Musikforschung Was den Popsong zum Evergreen macht

Was macht einen Popsong zum unverwechselbaren Hit? Zwei Forscher aus den USA haben hunderte Popsongs untersucht und wurden vom Ergebnis selber überrascht.

Vier Frauen und ein Mann mit Mikrophon in der Hand singen
Manche Songs kann jeder mitsingen - welches Rezept steckt dahinter? Bildrechte: colourbox

Ob "California Dreaming" von The Mamas & the Papas, "Penny Lane" von den Beatles, "Walk on the wild side" von Lou Reed oder Leonhards Cohens "Hallelujah": Was haben sie gemeinsam außer ihrem Erfolg, oder anders gefragt - was haben sie, was anderen Songs fehlt? Genau das wollten Vincent Cheung und Stefan Koelsch vom Max-Planck-Institut für Kognitions- und Neurowissenschaften in Leipzig wissen und haben dazu 80.000 Akkorde aus 745 US-Hits analysiert. Ihre Forschungsergebnisse veröffentlichten sie im Fachmagazin "Current Biology".

Das Rezept für den Song mit garantiertem Hörvergnügen ist überraschend: Die Mischung aus Unsicherheit und Überraschung in der Akkordabfolge.

Songs, die wir als angenehm empfinden, sind wahrscheinlich diejenigen, die eine gute Balance erreichen zwischen unserem Wissen, was als nächstes passieren wird, und der Überraschung mit etwas, das wir nicht erwartet haben.

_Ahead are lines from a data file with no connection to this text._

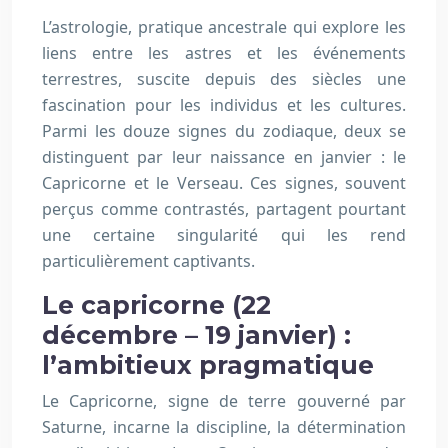
L’astrologie, pratique ancestrale qui explore les
liens entre les astres et les événements
terrestres, suscite depuis des siècles une
fascination pour les individus et les cultures.
Parmi les douze signes du zodiaque, deux se
distinguent par leur naissance en janvier : le
Capricorne et le Verseau. Ces signes, souvent
perçus comme contrastés, partagent pourtant
une certaine singularité qui les rend
particulièrement captivants.
Le capricorne (22
décembre – 19 janvier) :
l’ambitieux pragmatique
Le Capricorne, signe de terre gouverné par
Saturne, incarne la discipline, la détermination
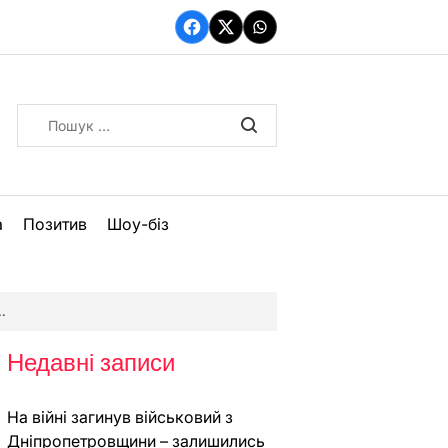
Facebook
Twitter
WhatsApp
Пошук:
а
Позитив
Шоу-біз
Недавні записи
На війні загинув військовий з
Дніпропетровщини – залишились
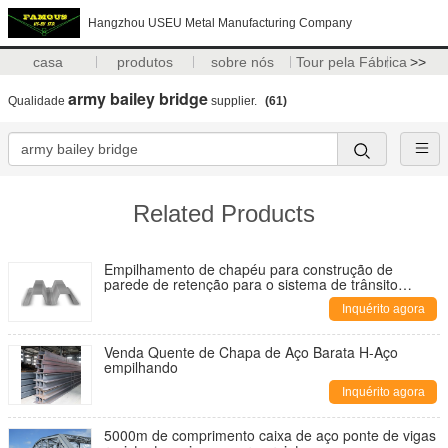
Hangzhou USEU Metal Manufacturing Company
casa
produtos
sobre nós
Tour pela Fábrica
>>
army bailey bridge
Qualidade
supplier.
(61)
Related Products
Empilhamento de chapéu para construção de
parede de retenção para o sistema de trânsito
rápido de massa (MRT)
Inquérito agora
Venda Quente de Chapa de Aço Barata H-Aço
empilhando
Inquérito agora
5000m de comprimento caixa de aço ponte de vigas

Neurowisenschaftler Vincent Cheung

Wie man Musik auf den Zahn fühlt

Mann mit Kopfhörern
Forscher Vincent Cheung Bildrechte: MPI CBS

Man nehme einen Song, befreie ihn von schmückendem Beiwerk - Text weg, Melodie weg - und höre nur Akkordfolgen. Die Forscher analysierten bei ihren Probanden Hirnbilder mittels funktioneller Magnetresonanztomographie. Dabei zeigte sich zum einen, dass das musikalische Vergnügen in drei Gehirnregionen gespiegelt wird, in der Amygdala, dem Hippocampus und dem auditorischen Kortex. Hier werden Klang, Emotionen, Lernen und Gedächtnis verarbeitet. Das entsprach dem, was man bereits wusste.

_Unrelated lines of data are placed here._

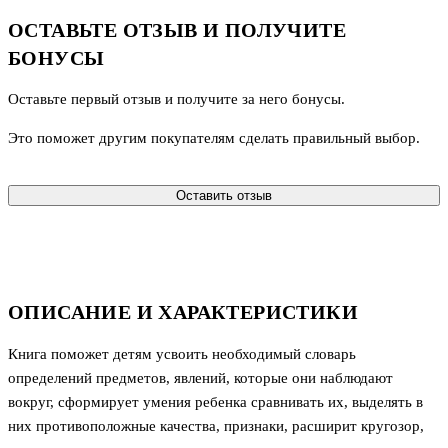
ОСТАВЬТЕ ОТЗЫВ И ПОЛУЧИТЕ
БОНУСЫ
Оставьте первый отзыв и получите за него бонусы.
Это поможет другим покупателям сделать правильный выбор.
Оставить отзыв
ОПИСАНИЕ И ХАРАКТЕРИСТИКИ
Книга поможет детям усвоить необходимый словарь
определений предметов, явлений, которые они наблюдают
вокруг, сформирует умения ребенка сравнивать их, выделять в
них противоположные качества, признаки, расширит кругозор,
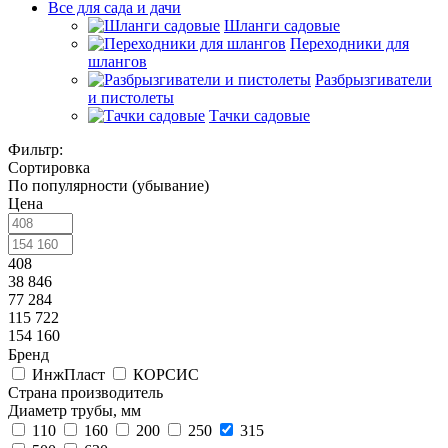
Все для сада и дачи
Шланги садовые
Переходники для
шлангов
Разбрызгиватели
и пистолеты
Тачки садовые
Фильтр:
Сортировка
По популярности (убывание)
Цена
408
38 846
77 284
115 722
154 160
Бренд
ИнжПласт
КОРСИС
Страна производитель
Диаметр трубы, мм
110
160
200
250
315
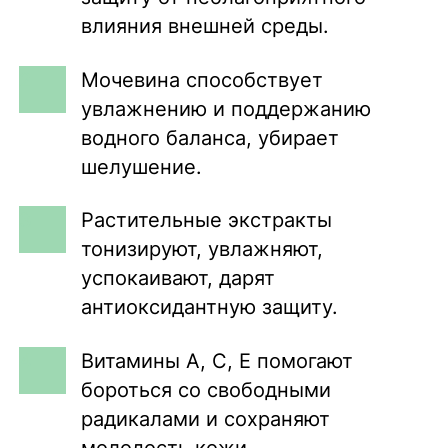
влияния внешней среды.
Мочевина способствует
увлажнению и поддержанию
водного баланса, убирает
шелушение.
Растительные экстракты
тонизируют, увлажняют,
успокаивают, дарят
антиоксидантную защиту.
Витамины А, С, Е помогают
бороться со свободными
радикалами и сохраняют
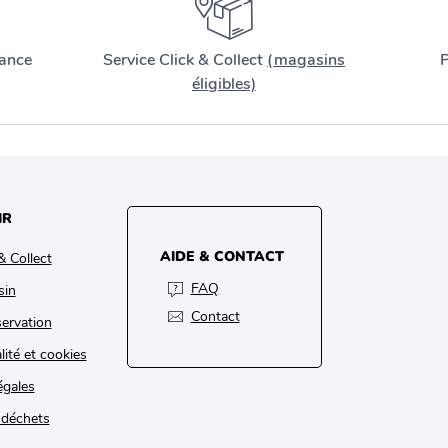
ance
Service Click & Collect
(magasins
P
éligibles)
IR
AIDE & CONTACT
& Collect
FAQ
sin
Contact
ervation
lité et cookies
égales
 déchets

Neu und überraschend für die Wissenschaftler war jedoch, dass das Belohnungszentrum, der Nucleus accumbens, eine Rolle beim Musikhören spielt: Waren sich Einzelpersonen relativ sicher, welche Akkorde als nächstes zu erwarten waren, empfanden sie es als angenehm, wenn sie stattdessen überrascht wurden. Auf der anderen Seite: Waren Einzelpersonen unsicher, was sie als nächstes erwartete, fanden sie es angenehm, wenn nachfolgende Akkorde nicht überraschend waren.